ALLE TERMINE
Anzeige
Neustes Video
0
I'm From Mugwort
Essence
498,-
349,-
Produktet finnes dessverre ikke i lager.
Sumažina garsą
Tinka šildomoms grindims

● Your assignment:
Set down exactly the line with "Neustes Video" and each line after it up to the end of the records, adding nothing.

● Task solution:
Neustes Video
0
I'm From Mugwort
Essence
498,-
349,-
Produktet finnes dessverre ikke i lager.
Sumažina garsą
Tinka šildomoms grindims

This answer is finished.